Alomejor es una pregunta un poco tonta.

Tengo un puente rectificador totalmente controlado, con tiristores.
El caso es que por un problema no puedo utilizar mis circuitos de disparo y quiero saber si hay alguna forma sencilla de conectarlos para que se disparen a 0º y funcionen como diodos.

Conectando la compuerta al ánodo con una resistencia o algo así...


----------



## Eduardo (Sep 24, 2008)

Eso, una resistencia de valor bajo (menor de 100ohm) entre anodo y compuerta.

Lo que si, es imposible dispararlos de esa forma a 0° porque no tenes tension entre A-K , para hacerlo necesitarias inyectarle corriente al gate y eso ya seria otro circuito de disparo.


----------



## poppez (Sep 24, 2008)

pero un poquito por encima de 0º si me dispararía no?


----------



## Eduardo (Sep 24, 2008)

Depende de la tension con que alimentas el puente.
Si trabajas rectificando 230V no hay problemas, si la caida necesaria para producir el disparo fuera 10V  (en general es Ig = 25-50mA para un disparo seguro con tiristores comunes) --> el angulo seria menor de 2°.
Si estas rectificando una tension baja como 12V, ya tenes que poner una resistencia menor de 10ohms.
El sentido de esa resistencia es limitar la corriente de compuerta durante la conexion.
Pero si a la salida estas filtrando con capacitores y en consecuencia vas a tener en catodo un valor de continua, el angulo puede llegar a ser mucho mayor.

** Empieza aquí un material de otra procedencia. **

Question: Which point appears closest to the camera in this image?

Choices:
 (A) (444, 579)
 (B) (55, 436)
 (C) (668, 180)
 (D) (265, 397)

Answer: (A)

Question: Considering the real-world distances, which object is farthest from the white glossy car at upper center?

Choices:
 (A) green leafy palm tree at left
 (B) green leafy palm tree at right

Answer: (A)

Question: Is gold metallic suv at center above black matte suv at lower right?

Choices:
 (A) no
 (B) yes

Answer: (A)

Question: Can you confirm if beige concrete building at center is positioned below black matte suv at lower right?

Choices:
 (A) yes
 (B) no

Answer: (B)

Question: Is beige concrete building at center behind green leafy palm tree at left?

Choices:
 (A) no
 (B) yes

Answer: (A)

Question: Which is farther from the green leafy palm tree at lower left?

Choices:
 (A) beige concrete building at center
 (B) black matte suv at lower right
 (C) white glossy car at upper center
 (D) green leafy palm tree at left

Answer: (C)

Me comi un detalle. Con solo una resistencia eso no va porque se quema durante el semiciclo negativo --> hay que agregar unos diodos y opcionalemente una resistencia para no dejar flotando la compuerta (ver imagen)


----------



## poppez (Sep 24, 2008)

Gracias por la aclaración
Sería para una red de 660V entre fases, así que no problem por la resistencia.


Esos diodos auxiliares serían de baja potencia verdad? Algo tipo 1N4007 para que me aguante la tensión inversa.

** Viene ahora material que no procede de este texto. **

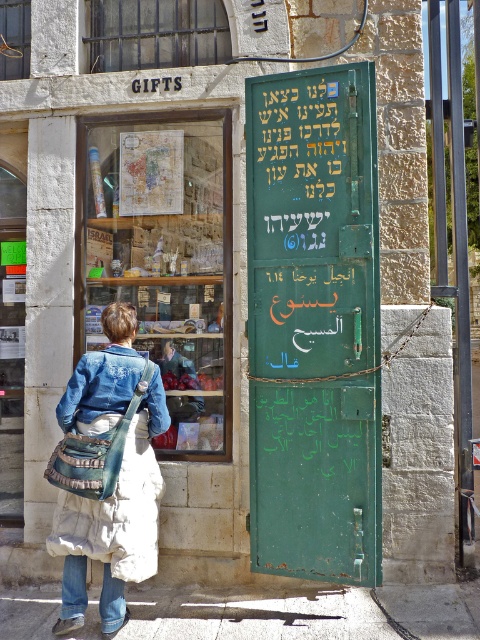 Is denim jacket at lower right to the right of denim jeans at lower left from the viewer's perspective?

Indeed, denim jacket at lower right is positioned on the right side of denim jeans at lower left.

The image size is (480, 640). Describe the element at coordinates (99, 385) in the screenshot. I see `denim jacket at lower right` at that location.

Locate an element on the screen. Image resolution: width=480 pixels, height=640 pixels. denim jacket at lower right is located at coordinates (99, 385).

The height and width of the screenshot is (640, 480). What do you see at coordinates (108, 474) in the screenshot? I see `denim jacket at lower left` at bounding box center [108, 474].

Can you confirm if denim jacket at lower left is thinner than denim jeans at lower left?

Incorrect, denim jacket at lower left's width is not less than denim jeans at lower left's.

Who is more distant from viewer, (144, 428) or (117, 616)?

The point (144, 428) is behind.

This screenshot has height=640, width=480. Find the location of `denim jacket at lower left`. denim jacket at lower left is located at coordinates (108, 474).

Can you confirm if green matte signboard at center is positioned below denim jacket at lower left?

No, green matte signboard at center is not below denim jacket at lower left.

Is point (373, 476) positioned in front of point (84, 531)?

Yes.

Locate an element on the screen. The image size is (480, 640). green matte signboard at center is located at coordinates click(x=313, y=323).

Haré un ensayo en monofásico y a ver que tal resulta el invento. ;-)


----------



## Eduardo (Sep 24, 2008)

660V entre fases?   Te queda corto el 1N4007.

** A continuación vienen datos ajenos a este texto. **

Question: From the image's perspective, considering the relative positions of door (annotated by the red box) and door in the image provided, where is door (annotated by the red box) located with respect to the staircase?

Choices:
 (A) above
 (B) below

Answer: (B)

660V entre fases significa 1140V entre lineas y 1600V de valor pico.

Como son tensiones altas podrias pasarte de la corriente de pico que soporta la compuerta durante el transitorio de conexion --> buscate en el datasheet de esos tiristores cuanto es la corriente de pico maxima que soporta  y con eso dimensiona la resistencia.


----------



## poppez (Sep 24, 2008)

Me expliqué mal, quise decir 660V fase-fase, o sea 660V de linea.

3 fases de 380V cada fase. Creo que el 1N4007 llega


----------



## mballa (Oct 8, 2008)

Hola gente:
Ya que estan con este tema, necesito me ayuden con este circuito retificador controlado.
Lo que hace es ser alimentado con 3 fases que varian de 20 a 60 volts y entrega 12 volt dc.
El tema esta en que lo simule con el multisim 10, y anda perfecto, pero cuando lo llevo a la practica
no me regula los 12 volt dc, que alimentan las baterias.
No encuentro que puede ser, si alguien me puede dar una mano se lo agradeceria.
Un abrazo


----------